There are endless stories on letsrun throughout the years of runners who weren't dominating on low mileage, but suddenly became competitive when they took it seriously, many far more serious than me.
this isn't really a helpful thing to fuss about. trim seconds and set 5 second improvement goals. you can pick up a few seconds working out a little harder, chasing the next runner harder, pushing a bit more, kicking hard at the end of the race. worry about trying to catch the next runner. 20 seconds is a bit much to worry about. that will likely create more worry ("will i ever") than motivation and determination ("i want those 5 seconds").
So every runner who asks the question can magically cut 20 seconds? I ran 4:05 last year. Do you think I can run 3:45 this year?
it's magical thinking, isn't it? just wake up and 20 seconds gone. about every jump like this in my sports life was either a growth spurt or a sustained period of training hard to do things a different way for a sustained period of months. working on skills drills every day after work all summer before college soccer. etc.
dreams are not bad but the dreams don't fix things, the work does. and "the work" is best based on sitting down and analyzing what you are weak at. which most people don't want to sit down and think about what could i fix to find those seconds. do i run a lot of miles but need speed? do i have speed but need to be able to pace myself or have more endurance? do i work out too much or not enough? do i eat right? do i fight every second or do i zone out? quite a few people with dreams don't want to look over that cliff. for some it leads too easily to some sort of depressive "i suck" which doesn't help.
20s seems like upper end but still reasonable improvement in HS. Just train hard & see what happens.

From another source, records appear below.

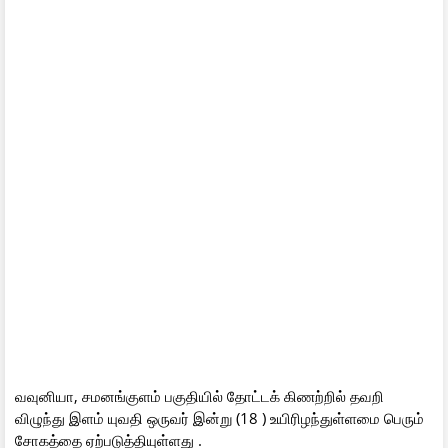
வவுனியா, சமனங்குளம் பகுதியில் தோட்டக் கிணற்றில் தவறி
விழுந்து இளம் யுவதி ஒருவர் இன்று (18 ) உயிரிழந்துள்ளமை பெரும்
சோகத்தை ஏற்படுத்தியுள்ளது .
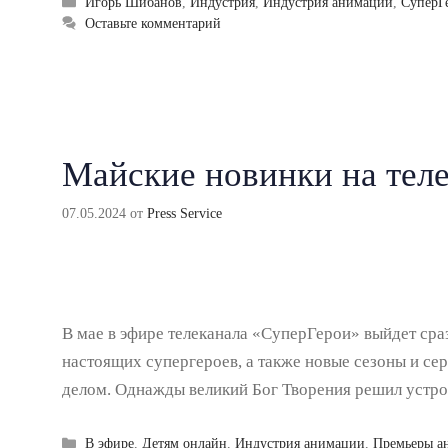
Рубрики
Игорь Шибанов
,
Индустрия
,
Индустрия анимации
,
СуперГ
Оставьте комментарий
Майские новинки на тел
07.05.2024
от
Press Service
В мае в эфире телеканала «СуперГерои» выйдет сра
настоящих супергероев, а также новые сезоны и с
делом. Однажды великий Бог Творения решил устро
Рубрики
В эфире
,
Детям онлайн
,
Индустрия анимации
,
Премьеры а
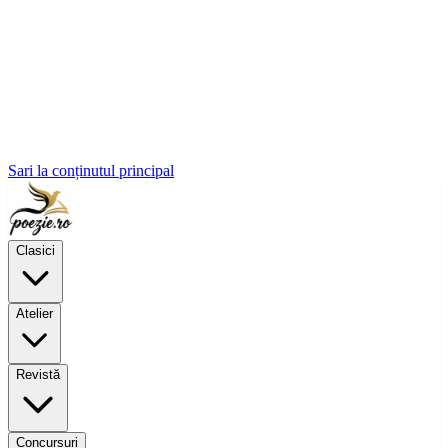
Sari la conținutul principal
Clasici
Atelier
Revistă
Concursuri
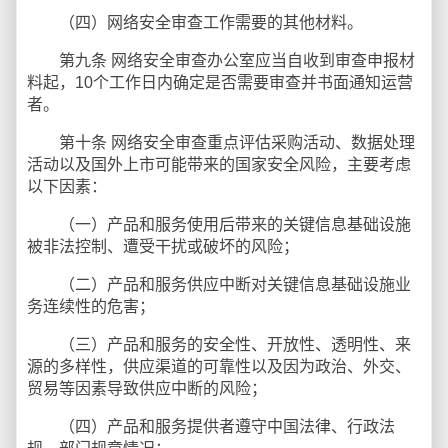
（四）网络安全审查工作需要的其他材料。
第九条 网络安全审查办公室应当自收到审查申报材
料起，10个工作日内确定是否需要审查并书面通知运营
者。
第十条 网络安全审查重点评估采购活动、数据处理
活动以及国外上市可能带来的国家安全风险，主要考虑
以下因素：
（一）产品和服务使用后带来的关键信息基础设施
被非法控制、遭受干扰或破坏的风险；
（二）产品和服务供应中断对关键信息基础设施业
务连续性的危害；
（三）产品和服务的安全性、开放性、透明性、来
源的多样性，供应渠道的可靠性以及因为政治、外交、
贸易等因素导致供应中断的风险；
（四）产品和服务提供者遵守中国法律、行政法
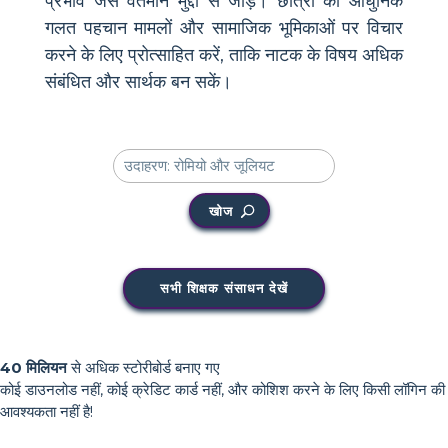
प्रभाव जैसे वर्तमान मुद्दों से जोड़ें। छात्रों को आधुनिक
गलत पहचान मामलों और सामाजिक भूमिकाओं पर विचार
करने के लिए प्रोत्साहित करें, ताकि नाटक के विषय अधिक
संबंधित और सार्थक बन सकें।
खोज
सभी शिक्षक संसाधन देखें
40 मिलियन
से अधिक स्टोरीबोर्ड बनाए गए
कोई डाउनलोड नहीं, कोई क्रेडिट कार्ड नहीं, और कोशिश करने के लिए किसी लॉगिन की
आवश्यकता नहीं है!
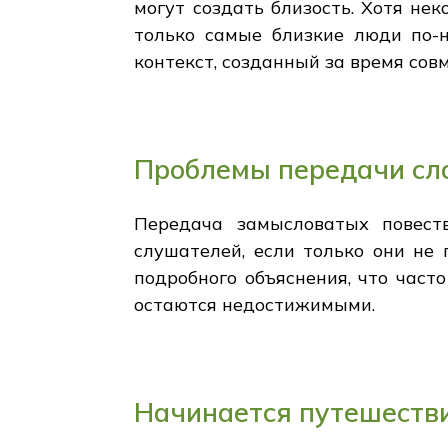
могут создать близость. Хотя не
только самые близкие люди по-
контекст, созданный за время сов
Проблемы передачи сл
Передача замысловатых повест
слушателей, если только они не 
подробного объяснения, что част
остаются недостижимыми.
Начинается путешеств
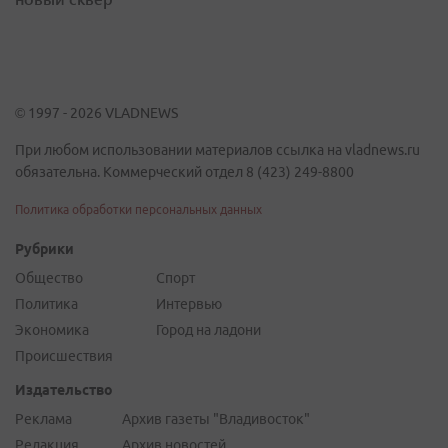
© 1997 - 2026 VLADNEWS
При любом использовании материалов ссылка на vladnews.ru
обязательна. Коммерческий отдел 8 (423) 249-8800
Политика обработки персональных данных
Рубрики
Общество
Спорт
Политика
Интервью
Экономика
Город на ладони
Происшествия
Издательство
Реклама
Архив газеты "Владивосток"
Редакция
Архив новостей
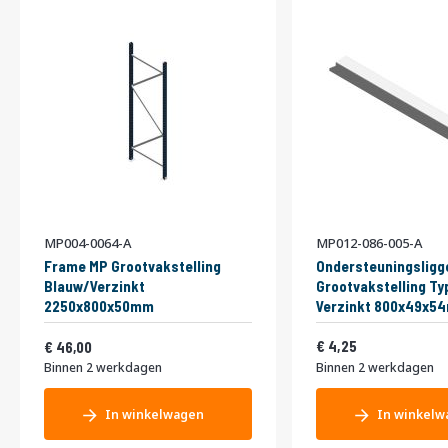
MP004-0064-A
MP012-086-005-A
Frame MP Grootvakstelling
Ondersteuningsligg
Blauw/Verzinkt
Grootvakstelling Ty
2250x800x50mm
Verzinkt 800x49x5
Vanaf
5,14
55,66
4,25
46,00
Binnen 2 werkdagen
Binnen 2 werkdagen
In winkelwagen
In winkelw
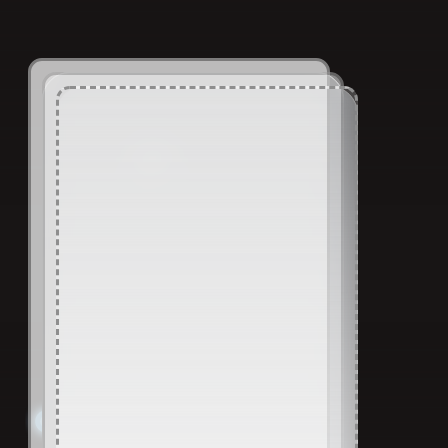
о нас
Премиум
качество услуг
БУРЕВЕНТ
рождается
из точных расчётов,
последовательных этапов
и доскнонального внимания к деталям.
проверенная команда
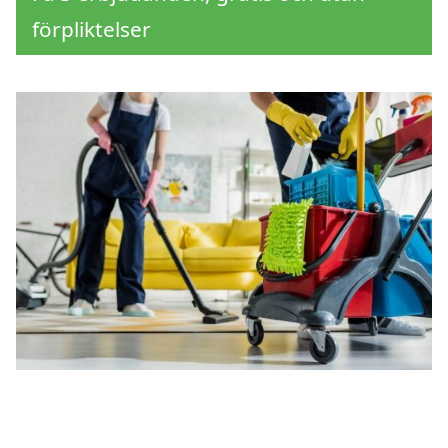
förpliktelser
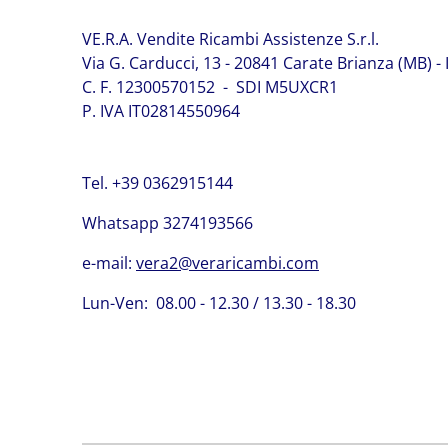
VE.R.A. Vendite Ricambi Assistenze S.r.l.
Via G. Carducci, 13 - 20841 Carate Brianza (MB) - I
C. F. 12300570152 - SDI M5UXCR1
P. IVA IT02814550964
Tel. +39 0362915144
Whatsapp 3274193566
e-mail:
vera2@veraricambi.com
Lun-Ven: 08.00 - 12.30 / 13.30 - 18.30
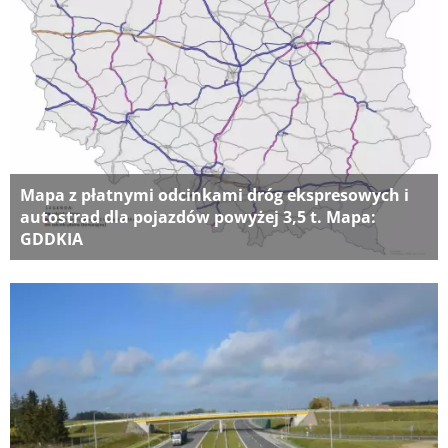
Mapa z płatnymi odcinkami dróg ekspresowych i
autostrad dla pojazdów powyżej 3,5 t. Mapa:
GDDKIA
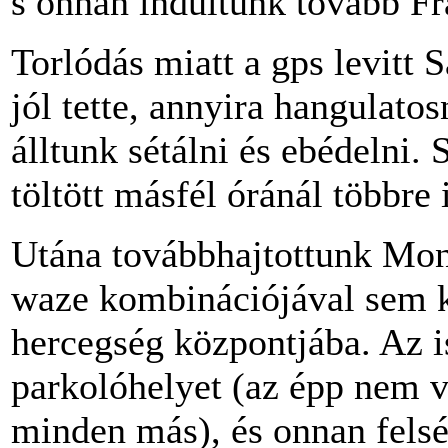
s onnan indultunk tovább Fr
Torlódás miatt a gps levitt
jól tette, annyira hangulato
álltunk sétálni és ebédelni.
töltött másfél óránál többre i
Utána továbbhajtottunk Mo
waze kombinációjával sem k
hercegség központjába. Az i
parkolóhelyet (az épp nem v
minden más), és onnan felsé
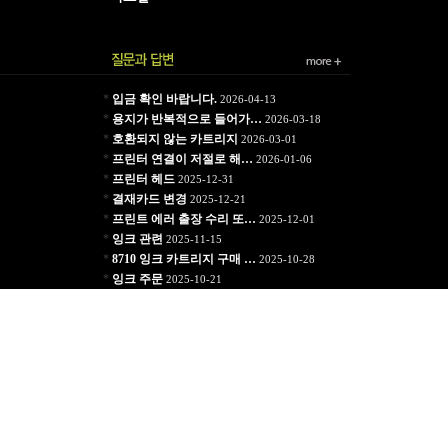
*
입금 확인 바랍니다.
2026-04-13
*
용지가 반복적으로 들어가…
2026-03-18
*
호환되지 않는 카트리지
2026-03-01
*
프린터 연결이 저절로 해…
2026-01-06
*
프린터 헤드
2025-12-31
*
결재카드 변경
2025-12-21
*
프린트 에러 출장 수리 또…
2025-12-01
*
잉크 관련
2025-11-15
*
8710 잉크 카트리지 구매 …
2025-10-28
*
잉크 주문
2025-10-21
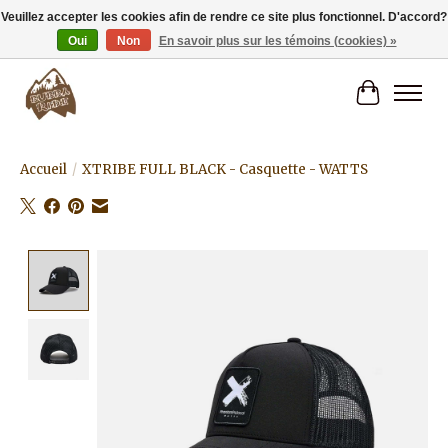
Veuillez accepter les cookies afin de rendre ce site plus fonctionnel. D'accord?
Oui
Non
En savoir plus sur les témoins (cookies) »
Livraison gratuite à partir de 80€.
Panier
Accueil
/
XTRIBE FULL BLACK - Casquette - WATTS
Product image slideshow Items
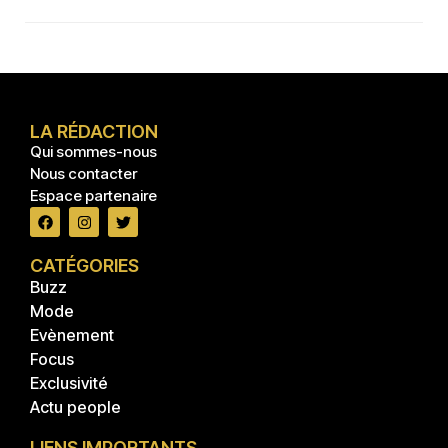
LA RÉDACTION
Qui sommes-nous
Nous contacter
Espace partenaire
CATÉGORIES
Buzz
Mode
Evènement
Focus
Exclusivité
Actu people
LIENS IMPORTANTS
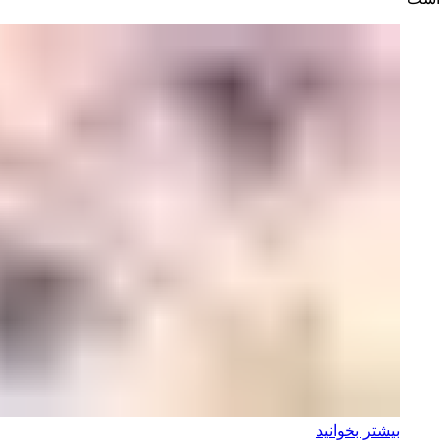
بیشتر بخوانید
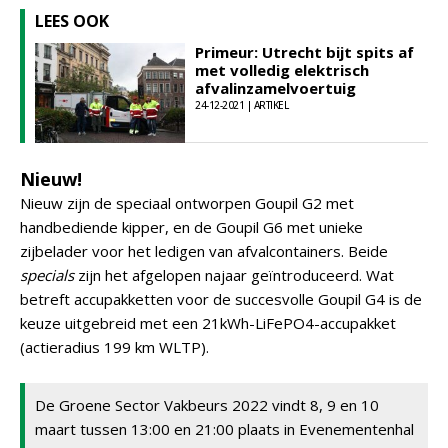
LEES OOK
Primeur: Utrecht bijt spits af
met volledig elektrisch
afvalinzamelvoertuig
24-12-2021 | ARTIKEL
Nieuw!
Nieuw zijn de speciaal ontworpen Goupil G2 met
handbediende kipper, en de Goupil G6 met unieke
zijbelader voor het ledigen van afvalcontainers. Beide
specials
zijn het afgelopen najaar geïntroduceerd. Wat
betreft accupakketten voor de succesvolle Goupil G4 is de
keuze uitgebreid met een 21kWh-LiFePO4-accupakket
(actieradius 199 km WLTP).
De Groene Sector Vakbeurs 2022 vindt 8, 9 en 10
maart tussen 13:00 en 21:00 plaats in Evenementenhal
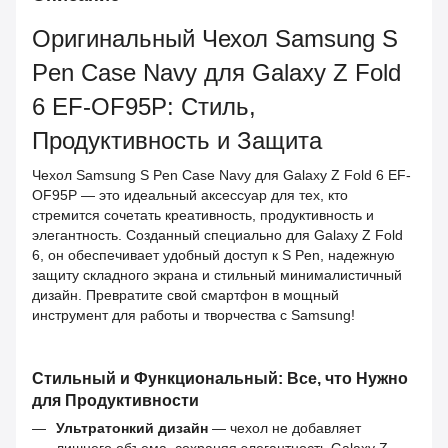
Оригинальный Чехол Samsung S
Pen Case Navy для Galaxy Z Fold
6 EF-OF95P: Стиль,
Продуктивность и Защита
Чехол Samsung S Pen Case Navy для Galaxy Z Fold 6 EF-
OF95P — это идеальный аксессуар для тех, кто
стремится сочетать креативность, продуктивность и
элегантность. Созданный специально для Galaxy Z Fold
6, он обеспечивает удобный доступ к S Pen, надежную
защиту складного экрана и стильный минималистичный
дизайн. Превратите свой смартфон в мощный
инструмент для работы и творчества с Samsung!
Стильный и Функциональный: Все, что Нужно
для Продуктивности
Ультратонкий дизайн
— чехол не добавляет
лишнего объема, сохраняя элегантность Galaxy Z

Don't put pressure on yourself that it has to happen all at once. Set intermediate goals.
Would maybe expect something a little faster than 19:29 5k XC with a 5:29. It's hard to say because XC courses differ in how tough they are & how accurately they're measured. 19:29 probably came on one of the faster courses. Idk if it's an outlier or if you were mostly around there this season. It doesn't indicate 5:10 mile fitness. But maybe you have more speed than you think. Your 800 needs to get down to 2:20ish. Maybe a strong runner can do it closer to 2:25 but it would be less likely.